Die kulinarischen Schätze Creußens kann man am Besten im Rahmen attraktiver Feste kennenlernen. Hierzu gehören der Töpfermarkt mit Fischerfest am 2. Wochenende im Juli. Neben Keramikerzeugnissen aus internationalen Meisterwerkstätten auf dem Marktplatz (Sa) bietet der Creußener Fischereiverein am Zimmerplatz diverse Fischspezialitäten an (Sa und So). Aber auch die Wirtshäuser und andere Geschäfte am Ort beteiligen sich am bunten Markttreiben. Allerdings sucht man die typische fränkische Kulinarik rund um den Creußener Markt eher vergeblich. Wer sich dennoch zünftig-fränkisch stärken möchte, findet in der Gasthof-Metzgerei von Hannelore Maisel an der Nürnberger Straße 20 oder im Wirtshaus von Berta Weigel, Vorstadt 12, ein entsprechendes typisches Angebot. Etwas weiter entfernt, sind Gaststätte und Gästehaus “im Gärtlein 1” der Familie Freiberger unbedingt empfehlenswert. Und wer eine kurze Autofahrt einplanen möchte, findet im Brauereigasthof Kurzdörfer in Lindenhardt die klassische fränkische Kulinarik mit einem kräftigen hausgebrauten Bier.

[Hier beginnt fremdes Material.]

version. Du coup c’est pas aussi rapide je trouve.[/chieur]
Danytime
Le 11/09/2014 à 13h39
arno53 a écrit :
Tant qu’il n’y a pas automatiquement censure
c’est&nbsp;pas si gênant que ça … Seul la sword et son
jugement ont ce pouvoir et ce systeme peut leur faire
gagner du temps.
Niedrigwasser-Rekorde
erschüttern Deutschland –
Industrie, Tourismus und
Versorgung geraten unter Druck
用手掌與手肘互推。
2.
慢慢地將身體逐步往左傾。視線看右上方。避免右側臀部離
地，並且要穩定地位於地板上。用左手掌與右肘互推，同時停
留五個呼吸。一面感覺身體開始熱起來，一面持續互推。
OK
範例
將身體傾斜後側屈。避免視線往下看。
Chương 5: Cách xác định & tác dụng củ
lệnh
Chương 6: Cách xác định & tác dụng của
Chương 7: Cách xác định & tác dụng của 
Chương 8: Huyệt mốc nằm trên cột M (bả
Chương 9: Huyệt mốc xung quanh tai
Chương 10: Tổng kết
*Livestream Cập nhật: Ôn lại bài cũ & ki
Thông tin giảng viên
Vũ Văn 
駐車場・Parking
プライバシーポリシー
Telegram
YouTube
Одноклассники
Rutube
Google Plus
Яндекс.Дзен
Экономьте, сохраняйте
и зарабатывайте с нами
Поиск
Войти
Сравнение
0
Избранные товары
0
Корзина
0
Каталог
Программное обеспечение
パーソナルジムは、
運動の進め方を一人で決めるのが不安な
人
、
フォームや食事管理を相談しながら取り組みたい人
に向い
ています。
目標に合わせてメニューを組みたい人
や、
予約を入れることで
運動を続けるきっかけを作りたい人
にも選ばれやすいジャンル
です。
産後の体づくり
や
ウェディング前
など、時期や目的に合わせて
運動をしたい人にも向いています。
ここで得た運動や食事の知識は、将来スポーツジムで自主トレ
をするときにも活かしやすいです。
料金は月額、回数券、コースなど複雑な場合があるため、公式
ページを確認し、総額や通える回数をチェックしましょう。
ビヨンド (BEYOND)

Im zweijährigen Rhythmus wird am letzten Wochenende vor den großen Schulferien Ende Juli in Creußen das Gregorifest gefeiert. Es geht zurück auf Papst Gregorius I., den Patron der Schüler und Studenten, und wurde ursprünglich zum Ende der Winterschule gefeiert, da die Kinder in der wärmeren Jahreszeit zur Arbeit auf den Feldern gebraucht wurden. Traditionell gab es zum Todestag Gregors am 12. März nach den Prüfungen für die Kinder Zuckerwerk und Gebäck sowie Tanz und Spiel.

Inzwischen hat sich das Creußener Gregorifest zu einem echten Heimatfest ausgeweitet. Vier Tage lang wird unter Beteiligung der Gesamtbevölkerung vom Bieranstich am Freitag, über den Festzug der Schüler am Samstag, dem Frühschoppen mit Saure-Zipfel-Essen im Festzelt, traditionellen Spielen für die Kinder mit Bratwurstschnappen und Hahnenschlag bis zum Festausklang am Montag gefeiert. Zum Festumzug spielen Blaskapellen, die Mädchen tragen Blumenkränze und Girlanden, die Jungs schwenken bunte Fahnen.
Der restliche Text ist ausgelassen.